Was am Mittwoch, 24. März, wichtig war

21:24
24.03.2021

Bremen und Niedersachsen:

  • Im Land Bremen hat es 187 neue Corona-Infektionen gegeben. Die Zahl der bestätigten Fälle stieg somit auf 20.067. Das teilte das Gesundheitsressort mit. Die Zahl der aktiven Infektionen erhöhte sich um 80 auf nun 1198. Als genesen gelten derzeit 18.471 Menschen (+106), mit oder an Corona verstarben bislang 398 Personen (+1). Der Inzidenzwert in der Stadt Bremen stieg aktuell auf 101,7, in der Stadtgemeinde Bremerhaven kletterte er auf 193,6.
  • Niedersachsen wird zunehmend zu einer Hochinzidenzregion mit einer weiter steigenden Zahl von Corona-Neuinfektionen. In 16 der 45 Landkreise und großen Städte lag die Zahl der Neuinfektionen auf 100 000 Einwohner binnen sieben Tagen über 100, teilte das Gesundheitsministerin in Hannover am Mittwoch mit. Im Landesdurchschnitt stieg die Sieben-Tages-Inzidenz auf 100 nach 96,8 am Vortag. 1583 Neuinfektionen und 22 weitere Todesfälle wurden am Mittwoch registriert.
  • Nach der Absage des Osterlockdowns prüft Niedersachsen härtere Corona-Beschränkungen über die Feiertage. „Wir werden die Dinge nicht einfach laufen lassen können“, sagte Ministerpräsident Stephan Weil (SPD) am Mittwoch in Hannover. Innerhalb der Landesregierung werde nun das weitere Vorgehen beraten. Zu den Möglichkeiten könnten neben dem Beschränken von Tagesausflügen auch Ausgangsbeschränkungen gehören, die im Bund-Länder-Beschluss für Hochinzidenzregionen genannt werden.

Deutschland und die Welt:

  • Die Gesundheitsämter in Deutschland haben dem Robert Koch-Institut (RKI) binnen eines Tages 15.813 Corona-Neuinfektionen gemeldet.
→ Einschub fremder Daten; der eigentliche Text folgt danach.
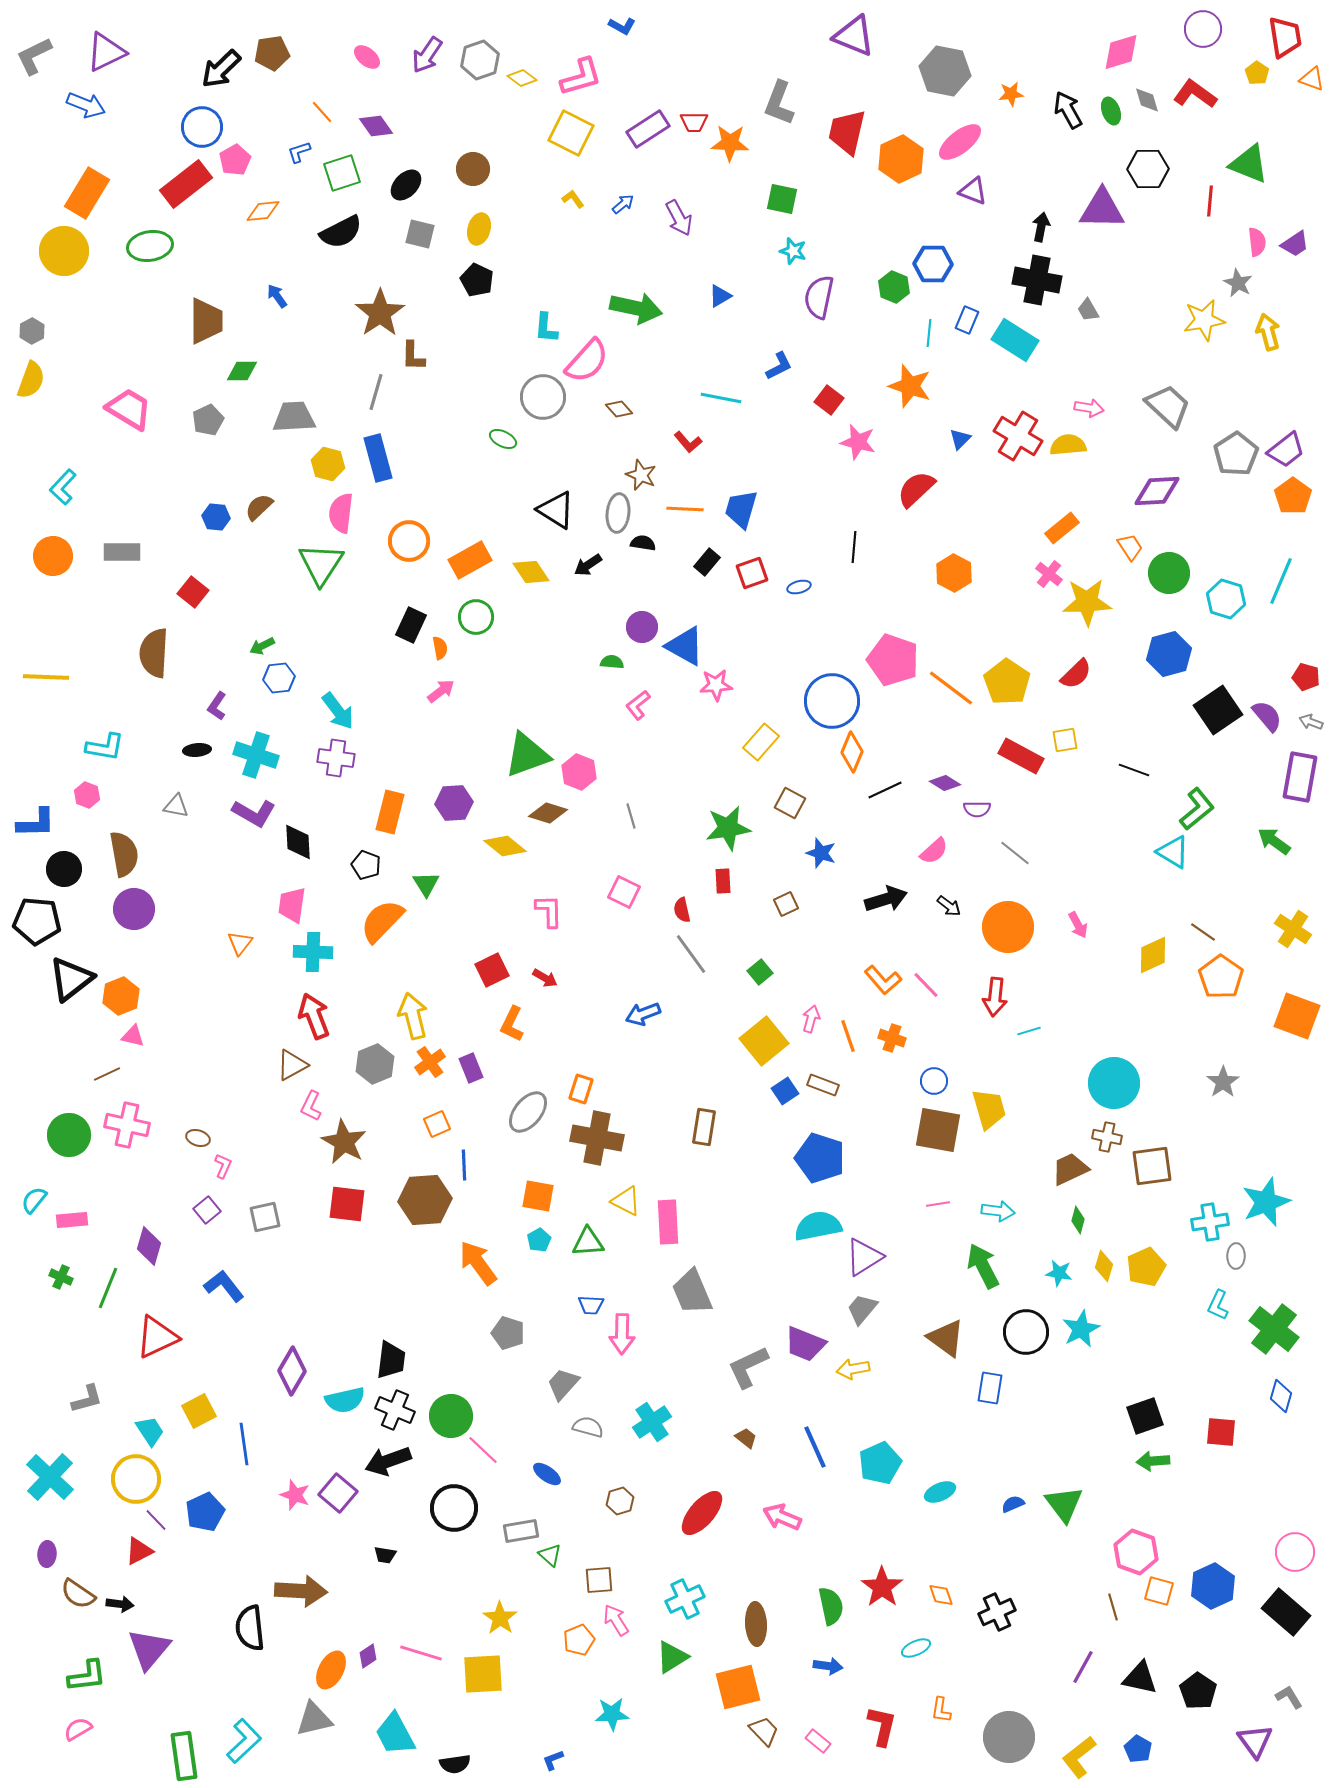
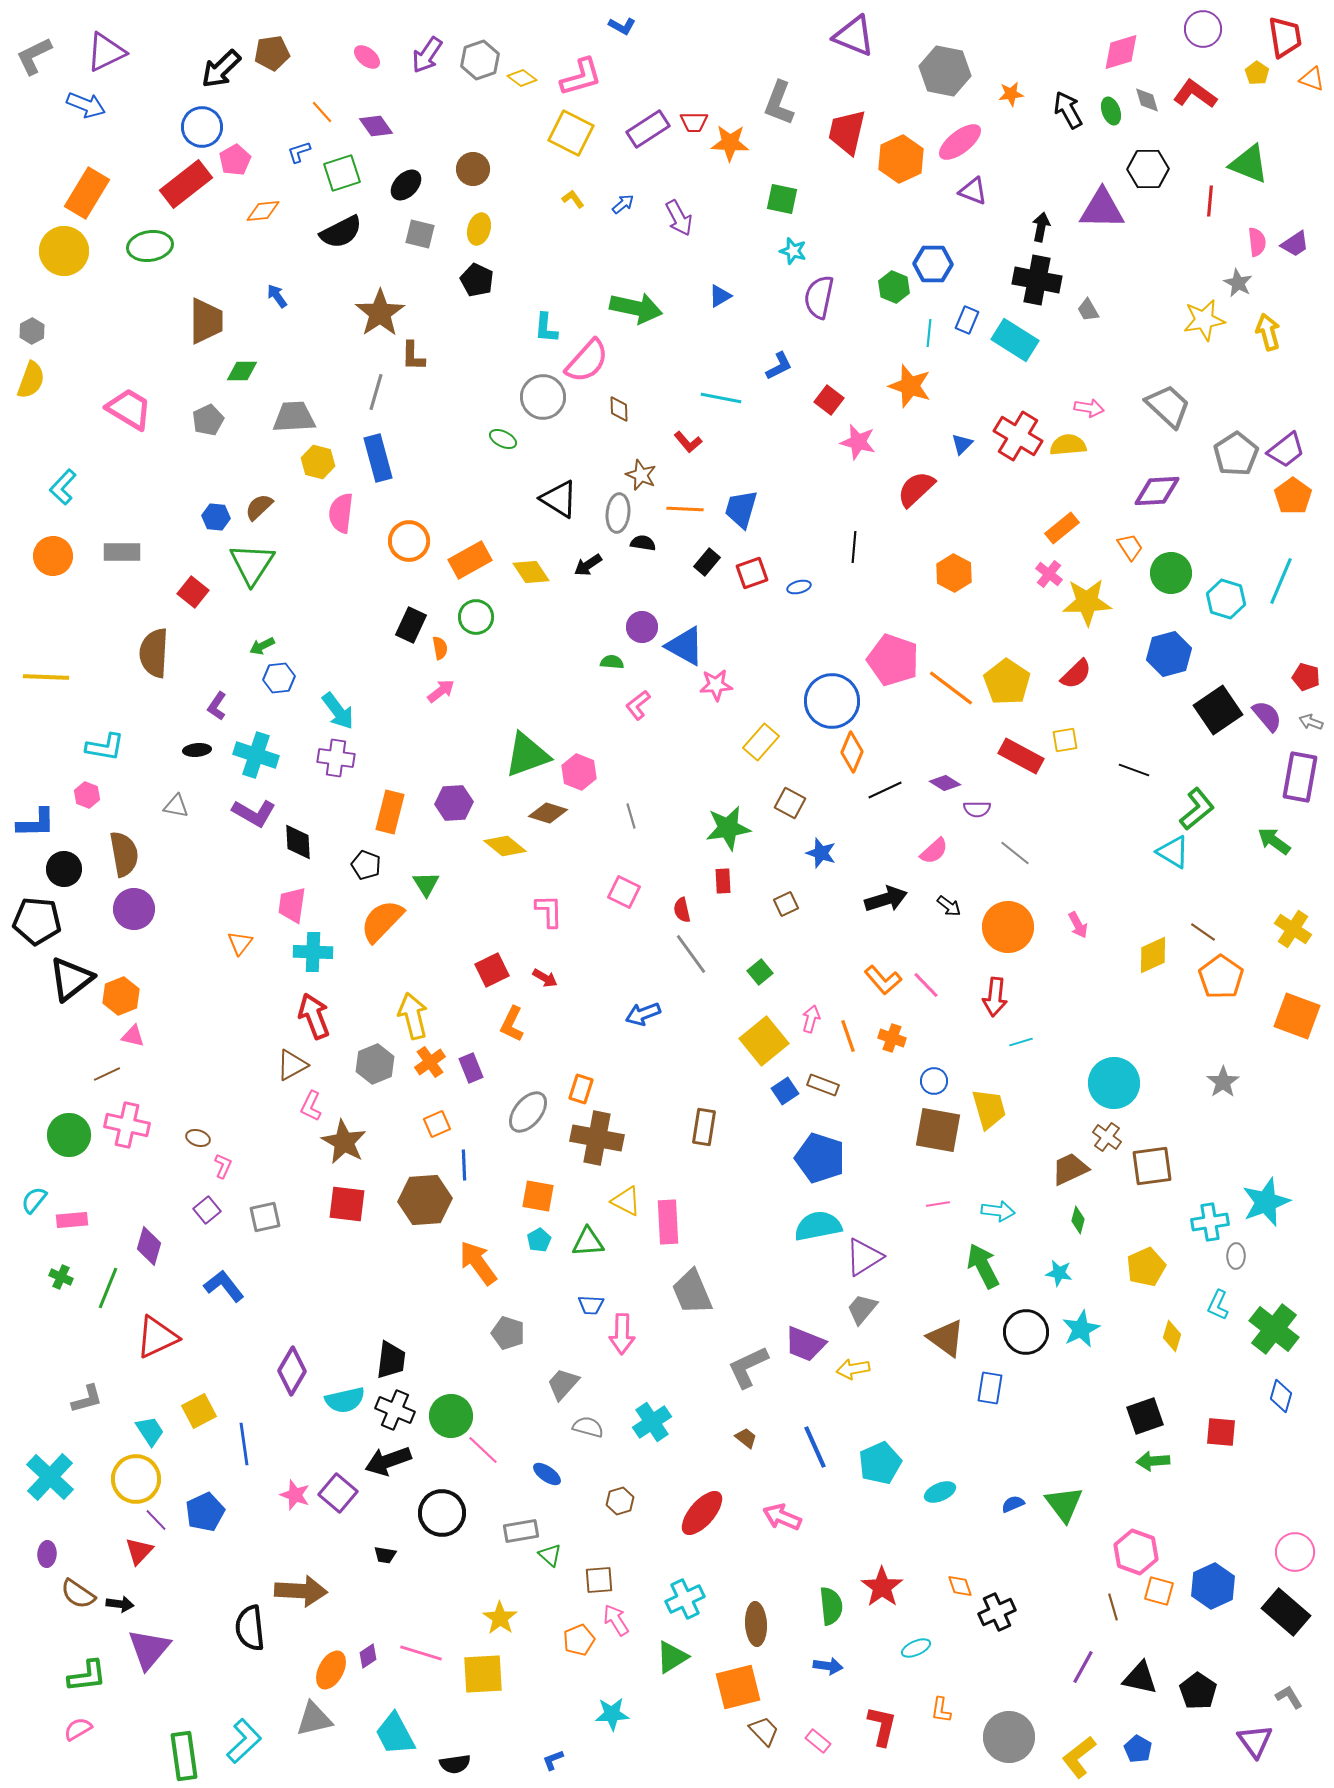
brown diamond at (619, 409): rotated 40 degrees clockwise
blue triangle at (960, 439): moved 2 px right, 5 px down
yellow hexagon at (328, 464): moved 10 px left, 2 px up
black triangle at (556, 510): moved 3 px right, 11 px up
green triangle at (321, 564): moved 69 px left
green circle at (1169, 573): moved 2 px right
cyan line at (1029, 1031): moved 8 px left, 11 px down
brown cross at (1107, 1137): rotated 24 degrees clockwise
yellow diamond at (1104, 1266): moved 68 px right, 70 px down
black circle at (454, 1508): moved 12 px left, 5 px down
red triangle at (139, 1551): rotated 20 degrees counterclockwise
orange diamond at (941, 1595): moved 19 px right, 9 px up
green semicircle at (831, 1606): rotated 6 degrees clockwise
Zudem wurden innerhalb von 24 Stunden 248 neue Todesfälle verzeichnet. Vor genau einer Woche hatte das RKI binnen eines Tages 13.435 Neuinfektionen und 249 neue Todesfälle verzeichnet. Die Zahl der binnen sieben Tagen gemeldeten Neuinfektionen pro 100.000 Einwohner (Sieben-Tage-Inzidenz) lag laut RKI am Mittwochmorgen bundesweit bei 108,1 - und damit etwas höher als am Vortag (107,3).
  • Nach massiver Kritik und Verwirrung um die geplante Corona-Osterruhe hat Bundeskanzlerin Angela Merkel diese Regelung aus den jüngsten Bund-Länder-Beschlüssen wieder gekippt. Sie übernehme dafür die Verantwortung. „Der Fehler ist mein Fehler“, sagte Merkel.
  • Trotz des massiven Unterrichtsausfalls wegen der Corona-Einschränkungen gibt der Deutsche Lehrerverband das laufende Schuljahr nicht verloren. „Abhaken muss man dieses Schuljahr nicht. Das wäre auch eine unzulässige Negierung der großen Anstrengungen und des Engagements von Schülern und Lehrkräften im Distanzunterricht“, sagte Verbandspräsident Heinz-Peter Meidinger der Deutschen Presse-Agentur.